Club de Lectores estaba ubicada en la Avenida Bolívar, del Edificio Guerrero Montalbán hacia el lago, contiguo a la oficina de Luis Pasos Argüello, hermano del poeta Joaquín Pasos.
Club de Lectores se dedicaba exclusivamente a la venta de libros, con exclusión de artículos de oficina y papelería, frecuentes en otras librerías. El primer pedido de la primera edición sudamericana de Cien años de soledad fue de un mil ejemplares, que se vendieron en un mes.
Destruida por el terremoto del 23 de diciembre del 72, Club de Lectores se volvió a instalar, con el apoyo de las casas editoras, en el Centro Comercial Managua, Colonia Centroamérica, en los módulos 34 y 35. Después abrieron un local más amplio en el Zumen.
El matrimonio Castillo abandonó el país en 1976, debido a la situación política, quedando a cargo de la librería sus dos hijas mayores.

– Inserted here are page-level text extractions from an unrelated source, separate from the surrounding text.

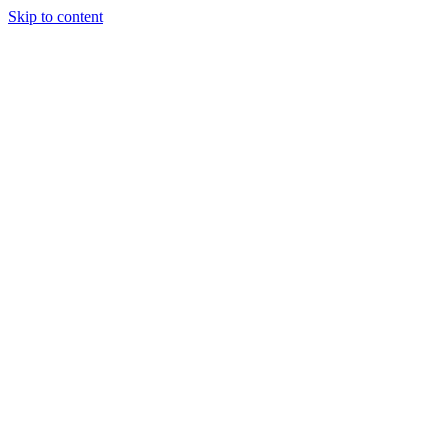
Skip to content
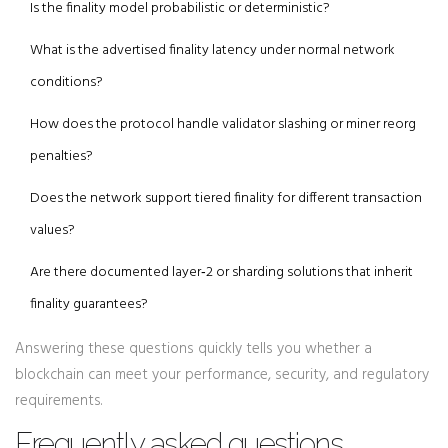
Is the finality model probabilistic or deterministic?
What is the advertised finality latency under normal network
conditions?
How does the protocol handle validator slashing or miner reorg
penalties?
Does the network support tiered finality for different transaction
values?
Are there documented layer‑2 or sharding solutions that inherit
finality guarantees?
Answering these questions quickly tells you whether a
blockchain can meet your performance, security, and regulatory
requirements.
Frequently asked questions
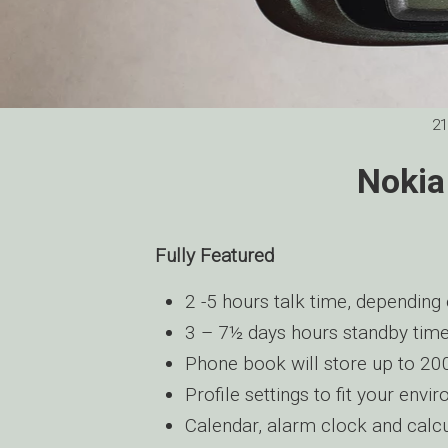
21
Nokia
Fully Featured
2 -5 hours talk time, depending 
3 – 7½ days hours standby time
Phone book will store up to 2
Profile settings to fit your envi
Calendar, alarm clock and calc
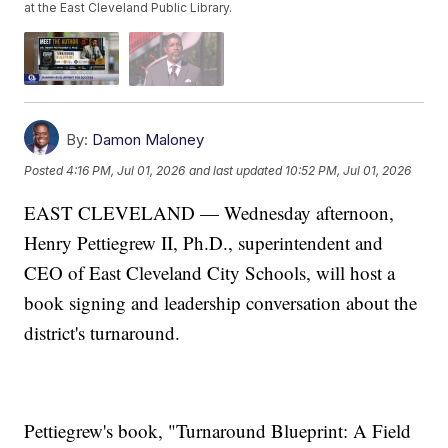
at the East Cleveland Public Library.
By:
Damon Maloney
Posted
4:16 PM, Jul 01, 2026
and last updated
10:52 PM, Jul 01, 2026
EAST CLEVELAND — Wednesday afternoon,
Henry Pettiegrew II, Ph.D., superintendent and
CEO of East Cleveland City Schools, will host a
book signing and leadership conversation about the
district's turnaround.
Pettiegrew's book, "Turnaround Blueprint: A Field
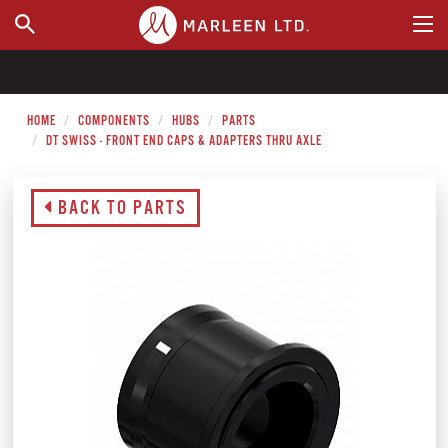
WHERE TO BUY
HOME
COMPONENTS
HUBS
PARTS
DT SWISS - FRONT END CAPS & ADAPTERS THRU AXLE
BACK TO PARTS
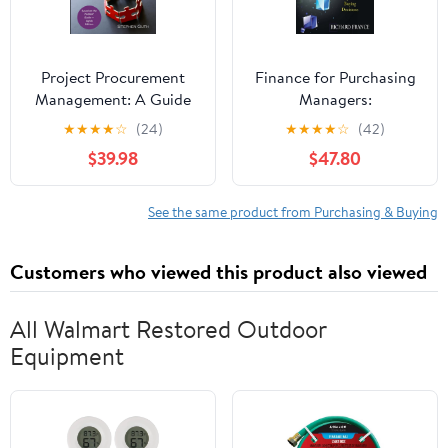
Project Procurement
Finance for Purchasing
Management: A Guide
Managers:
to Structured
Understanding the
★
★
★
★
☆
(24)
★
★
★
★
☆
(42)
Procurements
Financial Impact of
$39.98
$47.80
Paperback – January 14,
Buying Decisions
2026
See the same product from Purchasing & Buying
Customers who viewed this product also viewed
All Walmart Restored Outdoor
Equipment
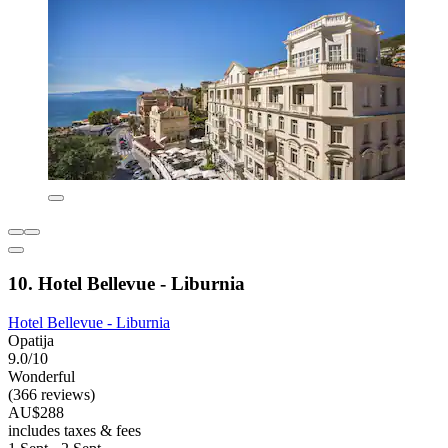
10. Hotel Bellevue - Liburnia
Hotel Bellevue - Liburnia
Opatija
9.0/10
Wonderful
(366 reviews)
AU$288
includes taxes & fees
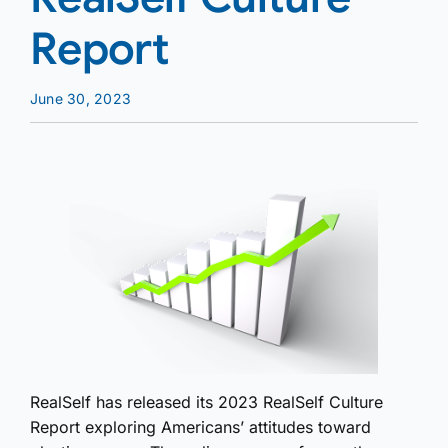
Report
June 30, 2023
RealSelf has released its 2023 RealSelf Culture
Report exploring Americans’ attitudes toward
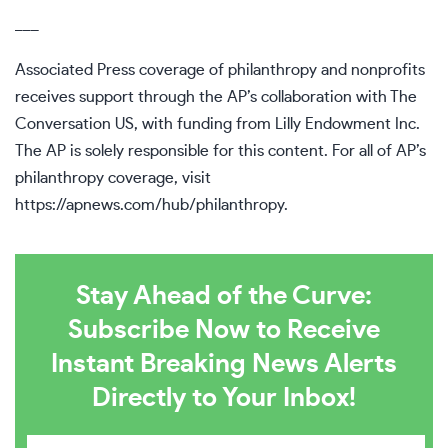
___
Associated Press coverage of philanthropy and nonprofits
receives support through the AP’s collaboration with The
Conversation US, with funding from Lilly Endowment Inc.
The AP is solely responsible for this content. For all of AP’s
philanthropy coverage, visit
https://apnews.com/hub/philanthropy
.
Stay Ahead of the Curve:
Subscribe Now to Receive
Instant Breaking News Alerts
Directly to Your Inbox!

“Nos fuimos a Costa Rica y allí, frente a la Universidad Nacional, pusimos un caramanchelito de libros, siempre como Club de Lectores, que tuvo excelente acogida entra estudiantes e intelectuales. A mi familia, las librerías nos proporcionaron una fuente de trabajo, con ingresos muy modestos, pero que nos llenaba de satisfacción por la comunicación con los lectores y amigos que las frecuentaban”, afirma Castillo, quien fue miembro del Grupo de los 12, formado por empresarios, intelectuales y religiosos nicaragüenses que promovían la causa del Frente Sandinista de Liberación Nacional a escala internacional.
(Aportó información para este artículo, además de otras personas mencionadas en el texto, Bayardo Cuadra y se agradece la colaboración de Conchita Castillo).